* _Exercise goal_: Beginning with the first line of the data below, extract each line up to and including the one containing "Обратился для ремонта". Copy them exactly and add nothing.

┌──

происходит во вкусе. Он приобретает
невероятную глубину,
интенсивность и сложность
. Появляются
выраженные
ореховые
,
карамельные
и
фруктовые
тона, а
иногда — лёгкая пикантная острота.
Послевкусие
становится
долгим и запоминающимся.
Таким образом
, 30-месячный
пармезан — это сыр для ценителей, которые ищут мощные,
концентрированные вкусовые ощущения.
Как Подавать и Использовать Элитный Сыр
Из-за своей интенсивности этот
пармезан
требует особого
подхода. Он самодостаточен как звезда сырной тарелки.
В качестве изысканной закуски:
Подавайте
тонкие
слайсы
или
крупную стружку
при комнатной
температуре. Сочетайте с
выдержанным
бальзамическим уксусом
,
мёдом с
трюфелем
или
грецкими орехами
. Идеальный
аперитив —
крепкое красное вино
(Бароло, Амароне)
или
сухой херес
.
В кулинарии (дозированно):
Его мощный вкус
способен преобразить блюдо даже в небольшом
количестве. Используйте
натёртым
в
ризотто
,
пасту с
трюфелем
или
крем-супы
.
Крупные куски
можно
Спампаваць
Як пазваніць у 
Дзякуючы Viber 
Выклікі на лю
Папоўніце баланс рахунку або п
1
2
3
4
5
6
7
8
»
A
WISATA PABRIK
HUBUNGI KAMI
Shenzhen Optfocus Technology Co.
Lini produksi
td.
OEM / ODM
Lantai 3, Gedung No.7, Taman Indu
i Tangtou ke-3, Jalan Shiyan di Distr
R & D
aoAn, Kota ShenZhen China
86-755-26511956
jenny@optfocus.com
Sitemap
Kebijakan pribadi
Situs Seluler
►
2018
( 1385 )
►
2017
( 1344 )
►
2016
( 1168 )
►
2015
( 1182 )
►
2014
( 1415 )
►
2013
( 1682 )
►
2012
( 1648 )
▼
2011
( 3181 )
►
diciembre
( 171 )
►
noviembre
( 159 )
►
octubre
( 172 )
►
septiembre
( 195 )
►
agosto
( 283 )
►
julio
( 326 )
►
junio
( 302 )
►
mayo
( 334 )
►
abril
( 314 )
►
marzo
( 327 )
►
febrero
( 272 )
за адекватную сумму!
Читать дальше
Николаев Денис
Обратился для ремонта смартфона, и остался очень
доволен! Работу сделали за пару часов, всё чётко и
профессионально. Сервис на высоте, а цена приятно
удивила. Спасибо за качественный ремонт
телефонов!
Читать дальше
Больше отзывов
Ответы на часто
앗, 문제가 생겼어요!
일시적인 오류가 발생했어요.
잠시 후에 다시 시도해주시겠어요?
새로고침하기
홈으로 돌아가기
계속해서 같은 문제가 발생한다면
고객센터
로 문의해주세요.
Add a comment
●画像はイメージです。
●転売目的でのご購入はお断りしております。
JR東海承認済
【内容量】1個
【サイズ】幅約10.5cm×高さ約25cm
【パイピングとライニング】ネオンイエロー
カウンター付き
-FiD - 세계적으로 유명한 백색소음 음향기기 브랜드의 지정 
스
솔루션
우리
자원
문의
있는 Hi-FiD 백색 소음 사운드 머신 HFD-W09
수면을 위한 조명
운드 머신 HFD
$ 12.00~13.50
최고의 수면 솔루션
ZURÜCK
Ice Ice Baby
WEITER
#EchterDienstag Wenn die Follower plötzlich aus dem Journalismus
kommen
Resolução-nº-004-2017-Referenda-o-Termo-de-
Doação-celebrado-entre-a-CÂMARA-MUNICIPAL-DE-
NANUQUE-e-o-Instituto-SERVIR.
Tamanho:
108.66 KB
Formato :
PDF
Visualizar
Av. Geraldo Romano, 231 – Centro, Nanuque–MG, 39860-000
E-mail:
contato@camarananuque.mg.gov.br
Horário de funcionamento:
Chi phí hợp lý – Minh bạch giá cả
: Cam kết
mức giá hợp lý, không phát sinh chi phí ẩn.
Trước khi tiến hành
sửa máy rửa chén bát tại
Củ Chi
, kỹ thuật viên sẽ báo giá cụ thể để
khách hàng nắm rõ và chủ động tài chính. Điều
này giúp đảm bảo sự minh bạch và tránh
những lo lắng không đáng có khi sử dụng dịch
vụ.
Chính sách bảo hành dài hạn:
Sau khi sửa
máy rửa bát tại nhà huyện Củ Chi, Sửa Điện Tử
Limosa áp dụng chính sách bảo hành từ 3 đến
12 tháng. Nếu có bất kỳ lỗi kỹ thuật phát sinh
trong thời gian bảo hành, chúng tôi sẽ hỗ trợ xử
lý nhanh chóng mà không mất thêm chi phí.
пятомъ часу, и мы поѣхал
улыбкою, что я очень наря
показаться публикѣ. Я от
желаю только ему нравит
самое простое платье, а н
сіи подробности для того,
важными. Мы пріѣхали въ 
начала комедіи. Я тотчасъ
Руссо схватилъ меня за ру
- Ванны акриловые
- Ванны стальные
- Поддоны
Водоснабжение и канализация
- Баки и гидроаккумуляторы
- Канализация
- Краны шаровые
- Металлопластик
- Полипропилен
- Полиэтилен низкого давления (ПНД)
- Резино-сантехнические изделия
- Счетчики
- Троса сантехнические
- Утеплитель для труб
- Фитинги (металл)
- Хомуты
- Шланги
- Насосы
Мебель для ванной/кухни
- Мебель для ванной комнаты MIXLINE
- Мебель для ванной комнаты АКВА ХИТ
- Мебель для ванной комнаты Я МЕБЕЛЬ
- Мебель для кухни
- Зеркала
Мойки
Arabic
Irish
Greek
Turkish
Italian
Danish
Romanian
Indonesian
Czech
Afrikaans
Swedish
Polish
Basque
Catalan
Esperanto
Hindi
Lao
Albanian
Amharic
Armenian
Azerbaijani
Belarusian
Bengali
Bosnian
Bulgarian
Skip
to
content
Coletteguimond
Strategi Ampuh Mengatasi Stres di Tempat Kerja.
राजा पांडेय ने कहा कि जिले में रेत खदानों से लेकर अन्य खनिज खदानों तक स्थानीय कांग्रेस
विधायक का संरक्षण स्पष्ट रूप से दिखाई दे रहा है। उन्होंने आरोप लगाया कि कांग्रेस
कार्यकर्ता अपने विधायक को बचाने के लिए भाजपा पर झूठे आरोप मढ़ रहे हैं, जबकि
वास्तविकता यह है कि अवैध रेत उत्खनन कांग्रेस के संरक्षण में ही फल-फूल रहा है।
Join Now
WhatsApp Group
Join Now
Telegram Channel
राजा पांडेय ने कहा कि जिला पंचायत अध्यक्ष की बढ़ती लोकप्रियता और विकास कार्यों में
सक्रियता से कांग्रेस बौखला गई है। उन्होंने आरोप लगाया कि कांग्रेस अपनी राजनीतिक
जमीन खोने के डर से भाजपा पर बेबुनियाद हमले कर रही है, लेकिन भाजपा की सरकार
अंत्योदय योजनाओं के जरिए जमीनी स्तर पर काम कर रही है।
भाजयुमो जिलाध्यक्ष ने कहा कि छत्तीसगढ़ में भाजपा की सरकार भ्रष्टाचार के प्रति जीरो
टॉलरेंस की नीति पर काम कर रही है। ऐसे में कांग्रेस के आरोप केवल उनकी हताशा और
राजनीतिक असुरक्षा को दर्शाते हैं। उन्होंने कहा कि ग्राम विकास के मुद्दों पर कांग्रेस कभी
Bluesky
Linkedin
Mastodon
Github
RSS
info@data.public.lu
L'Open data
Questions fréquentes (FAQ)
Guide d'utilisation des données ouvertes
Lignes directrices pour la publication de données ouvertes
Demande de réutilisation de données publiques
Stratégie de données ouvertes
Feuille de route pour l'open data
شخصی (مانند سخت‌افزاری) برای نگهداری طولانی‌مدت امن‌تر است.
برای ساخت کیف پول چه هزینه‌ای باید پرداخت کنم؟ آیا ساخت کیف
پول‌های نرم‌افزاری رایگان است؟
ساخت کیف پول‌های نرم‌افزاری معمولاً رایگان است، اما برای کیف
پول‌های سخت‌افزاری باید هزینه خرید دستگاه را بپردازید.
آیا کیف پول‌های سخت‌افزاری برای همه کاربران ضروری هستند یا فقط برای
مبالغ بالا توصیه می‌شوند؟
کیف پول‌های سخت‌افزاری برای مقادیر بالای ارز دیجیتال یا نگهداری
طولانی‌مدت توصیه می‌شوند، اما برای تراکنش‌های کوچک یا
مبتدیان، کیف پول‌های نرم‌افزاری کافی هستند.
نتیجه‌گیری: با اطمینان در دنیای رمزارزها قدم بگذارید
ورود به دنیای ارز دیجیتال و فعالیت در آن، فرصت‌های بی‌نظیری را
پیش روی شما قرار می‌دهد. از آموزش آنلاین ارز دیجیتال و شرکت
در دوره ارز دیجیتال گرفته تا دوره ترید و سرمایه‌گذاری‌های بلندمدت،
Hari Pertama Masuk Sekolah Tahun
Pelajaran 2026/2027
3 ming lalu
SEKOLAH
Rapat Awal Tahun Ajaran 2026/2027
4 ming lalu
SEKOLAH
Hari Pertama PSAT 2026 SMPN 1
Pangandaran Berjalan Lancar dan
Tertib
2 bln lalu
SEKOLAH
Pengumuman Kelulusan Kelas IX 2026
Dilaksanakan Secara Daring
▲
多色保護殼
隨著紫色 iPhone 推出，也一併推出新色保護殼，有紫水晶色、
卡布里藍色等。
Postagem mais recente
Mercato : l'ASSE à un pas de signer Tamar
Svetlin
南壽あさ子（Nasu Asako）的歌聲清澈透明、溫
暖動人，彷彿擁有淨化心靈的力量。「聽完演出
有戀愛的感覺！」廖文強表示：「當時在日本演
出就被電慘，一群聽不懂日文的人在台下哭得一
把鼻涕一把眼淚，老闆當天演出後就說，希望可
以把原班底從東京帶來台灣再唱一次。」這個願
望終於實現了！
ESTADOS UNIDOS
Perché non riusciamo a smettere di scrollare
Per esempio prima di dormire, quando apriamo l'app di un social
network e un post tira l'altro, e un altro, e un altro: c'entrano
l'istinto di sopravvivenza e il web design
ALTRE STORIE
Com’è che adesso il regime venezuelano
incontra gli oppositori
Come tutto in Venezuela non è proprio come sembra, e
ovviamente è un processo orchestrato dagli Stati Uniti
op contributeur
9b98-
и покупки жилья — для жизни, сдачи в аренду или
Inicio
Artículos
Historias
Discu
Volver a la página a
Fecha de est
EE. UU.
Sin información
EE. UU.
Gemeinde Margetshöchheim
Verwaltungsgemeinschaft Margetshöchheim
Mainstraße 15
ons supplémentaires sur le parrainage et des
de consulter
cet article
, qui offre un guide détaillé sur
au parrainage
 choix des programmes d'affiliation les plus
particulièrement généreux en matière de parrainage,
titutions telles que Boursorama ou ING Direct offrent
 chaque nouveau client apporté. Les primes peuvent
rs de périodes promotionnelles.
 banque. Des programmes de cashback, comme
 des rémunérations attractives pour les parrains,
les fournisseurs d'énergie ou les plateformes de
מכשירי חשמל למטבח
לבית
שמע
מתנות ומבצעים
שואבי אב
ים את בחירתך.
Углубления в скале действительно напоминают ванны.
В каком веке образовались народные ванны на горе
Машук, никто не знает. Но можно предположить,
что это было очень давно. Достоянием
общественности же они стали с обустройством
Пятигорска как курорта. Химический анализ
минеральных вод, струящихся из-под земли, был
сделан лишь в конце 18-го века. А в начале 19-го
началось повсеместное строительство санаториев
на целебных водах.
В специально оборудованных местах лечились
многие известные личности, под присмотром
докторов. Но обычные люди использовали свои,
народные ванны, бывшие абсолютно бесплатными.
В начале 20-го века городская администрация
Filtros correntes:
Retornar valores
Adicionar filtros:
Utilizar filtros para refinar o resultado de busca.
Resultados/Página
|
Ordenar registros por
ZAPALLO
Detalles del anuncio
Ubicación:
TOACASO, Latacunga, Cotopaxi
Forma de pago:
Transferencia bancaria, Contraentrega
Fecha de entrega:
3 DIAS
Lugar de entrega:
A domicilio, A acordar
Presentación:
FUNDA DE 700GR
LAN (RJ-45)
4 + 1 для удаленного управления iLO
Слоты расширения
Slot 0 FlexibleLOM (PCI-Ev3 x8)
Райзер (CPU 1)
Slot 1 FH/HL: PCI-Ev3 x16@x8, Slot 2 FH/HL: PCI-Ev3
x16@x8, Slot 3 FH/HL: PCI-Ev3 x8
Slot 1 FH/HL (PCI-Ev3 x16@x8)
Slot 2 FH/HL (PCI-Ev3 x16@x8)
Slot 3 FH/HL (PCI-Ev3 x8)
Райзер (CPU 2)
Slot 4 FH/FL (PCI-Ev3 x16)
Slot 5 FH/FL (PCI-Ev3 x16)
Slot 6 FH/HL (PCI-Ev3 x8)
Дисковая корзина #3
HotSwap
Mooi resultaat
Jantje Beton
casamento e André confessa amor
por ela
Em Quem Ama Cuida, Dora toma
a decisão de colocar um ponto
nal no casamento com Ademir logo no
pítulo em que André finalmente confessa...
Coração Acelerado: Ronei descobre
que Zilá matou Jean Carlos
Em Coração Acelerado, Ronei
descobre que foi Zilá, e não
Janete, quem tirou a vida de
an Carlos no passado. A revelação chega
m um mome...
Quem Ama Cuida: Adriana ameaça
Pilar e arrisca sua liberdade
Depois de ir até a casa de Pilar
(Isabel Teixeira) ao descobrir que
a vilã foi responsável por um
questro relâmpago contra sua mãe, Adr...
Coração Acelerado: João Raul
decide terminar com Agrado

└──

* _Problem solution_:
происходит во вкусе. Он приобретает
невероятную глубину,
интенсивность и сложность
. Появляются
выраженные
ореховые
,
карамельные
и
фруктовые
тона, а
иногда — лёгкая пикантная острота.
Послевкусие
становится
долгим и запоминающимся.
Таким образом
, 30-месячный
пармезан — это сыр для ценителей, которые ищут мощные,
концентрированные вкусовые ощущения.
Как Подавать и Использовать Элитный Сыр
Из-за своей интенсивности этот
пармезан
требует особого
подхода. Он самодостаточен как звезда сырной тарелки.
В качестве изысканной закуски:
Подавайте
тонкие
слайсы
или
крупную стружку
при комнатной
температуре. Сочетайте с
выдержанным
бальзамическим уксусом
,
мёдом с
трюфелем
или
грецкими орехами
. Идеальный
аперитив —
крепкое красное вино
(Бароло, Амароне)
или
сухой херес
.
В кулинарии (дозированно):
Его мощный вкус
способен преобразить блюдо даже в небольшом
количестве. Используйте
натёртым
в
ризотто
,
пасту с
трюфелем
или
крем-супы
.
Крупные куски
можно
Спампаваць
Як пазваніць у 
Дзякуючы Viber 
Выклікі на лю
Папоўніце баланс рахунку або п
1
2
3
4
5
6
7
8
»
A
WISATA PABRIK
HUBUNGI KAMI
Shenzhen Optfocus Technology Co.
Lini produksi
td.
OEM / ODM
Lantai 3, Gedung No.7, Taman Indu
i Tangtou ke-3, Jalan Shiyan di Distr
R & D
aoAn, Kota ShenZhen China
86-755-26511956
jenny@optfocus.com
Sitemap
Kebijakan pribadi
Situs Seluler
►
2018
( 1385 )
►
2017
( 1344 )
►
2016
( 1168 )
►
2015
( 1182 )
►
2014
( 1415 )
►
2013
( 1682 )
►
2012
( 1648 )
▼
2011
( 3181 )
►
diciembre
( 171 )
►
noviembre
( 159 )
►
octubre
( 172 )
►
septiembre
( 195 )
►
agosto
( 283 )
►
julio
( 326 )
►
junio
( 302 )
►
mayo
( 334 )
►
abril
( 314 )
►
marzo
( 327 )
►
febrero
( 272 )
за адекватную сумму!
Читать дальше
Николаев Денис
Обратился для ремонта смартфона, и остался очень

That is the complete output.